When you are talking about access like they had "make firings as abrupt as possible including terminating all access immediately" not doing this is incompetence. This is absolutely a standard and has to be for these kinds of positions. I've never worked anywhere where it wasn't for the majority of IT staff. You meet with HR, someone clears your desk, and security walks you out.
> When you are talking about access like they had "make firings as abrupt as possible including terminating all access immediately" not doing this is incompetence.
You're proving my point—employers take the most extreme lesson and it's considered expected practice. They absolutely should have immediately terminated the credentials that granted unilateral access to sensitive databases. (Ideally those would never exist in the first place—there are two-person schemes. A pair of bad actors...well apparently happens according to this article...but is far more unusual.) But employers regularly (but shouldn't) terminate all access including credentials that allow last email to colleagues exchanging personal contact info or something.
If you don't trust your people so much, why to hire them in a first place?
Looking at it from Europe - it is such a weird inhumane practice.
Someone decided your position is redundant. Okay, shit happens, economic downturn, etc. Then you have extra 3-6 months of work to pass your knowledge, train replacement and document everything.
Yeah but if you defense against somebody erasing a database is "we remove their access when they're fired" then your defense is garbage.
Like there's so many other attack vectors besides an upset ex-employee.. Like all those articles about NK employees who presumably are trying very hard not to be fired. Or employees using company provided insecure email software leaving them vulnerable to ransomware et al.
I suppose that's a very powerful way of preventing "accidents" on termination. But isn't that just theatre? I mean - as though termination is the one and only case where an employee with the power to destroy the company gets angry and might do something really stupid?!
Having people with that level of access without some form of two-person-control is already a sign of incompetence.
There is another thread elsewhere on the first page about low-trust USA.
Sadly, behaviors and expectations converge toward one another.
Last time I was laid off they let me keep my laptop for the rest of the day. I gave it to them immediately to avoid any accusations of sabotage.
Eventually I tried to log into one of my old cloud accounts, to find it was only disabled since 9 days after my layoff. Pretty sloppy.
I work in government. If you think that is incompetence, then I have stories that could make your skin crawl.
There is a middleground, but it requires conscious effort to prop-up, support, and maintain over the long haul: off-boarding centers.
I worked for a Big Tech company that actually did this, and it made the transition a lot easier. You could still access corporate resources necessary for the transition (HR, benefits, internal job postings, training offerings, expense reporting, etc), check-in with colleagues 1:1 (who would be warned this person was no longer part of the org, attachments could be blocked to prevent exfil, etc), and still send/receive email internally (though external was blocked by default and required justification).

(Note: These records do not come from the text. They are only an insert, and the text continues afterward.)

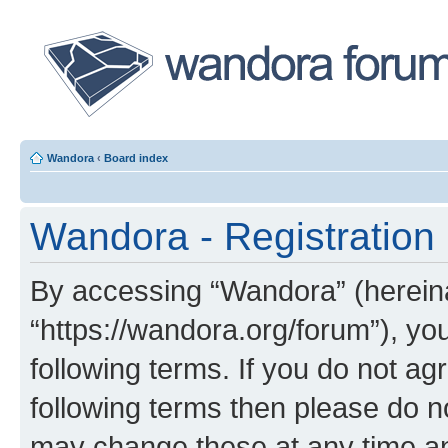
Wandora
‹
Board index
Wandora - Registration
By accessing “Wandora” (hereinaf
“https://wandora.org/forum”), yo
following terms. If you do not agr
following terms then please do 
may change these at any time and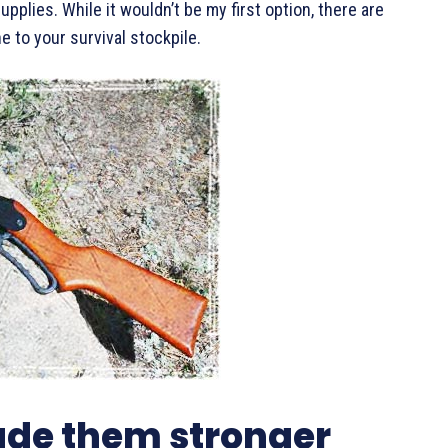
pplies. While it wouldn’t be my first option, there are
 to your survival stockpile.
de them stronger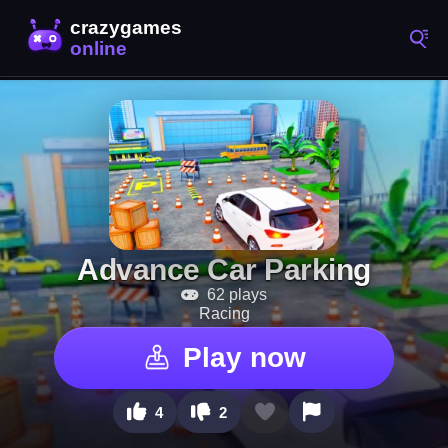
Advance Car Parking
62 plays
Racing
Play now
4
2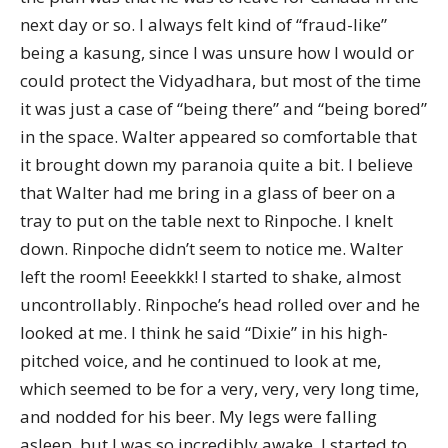
next day or so. I always felt kind of “fraud-like”
being a kasung, since I was unsure how I would or
could protect the Vidyadhara, but most of the time
it was just a case of “being there” and “being bored”
in the space. Walter appeared so comfortable that
it brought down my paranoia quite a bit. I believe
that Walter had me bring in a glass of beer on a
tray to put on the table next to Rinpoche. I knelt
down. Rinpoche didn’t seem to notice me. Walter
left the room! Eeeekkk! I started to shake, almost
uncontrollably. Rinpoche’s head rolled over and he
looked at me. I think he said “Dixie” in his high-
pitched voice, and he continued to look at me,
which seemed to be for a very, very, very long time,
and nodded for his beer. My legs were falling
asleep, but I was so incredibly awake. I started to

You can safeguard your corporate infrastructure without actually cutting everything off entirely and sending someone home to stew angrily about it. In fact, there might be (as yet undocumented) advantages to letting folks exist in that transition period on that segmented infrastructure, so as to identify potentially bad actors before they can do harm and see about mending bridges.
Of course all of that requires conscious investment in projects with no clear quarterly/yearly KPIs to measure cost or success against, so most employers will never remotely consider it.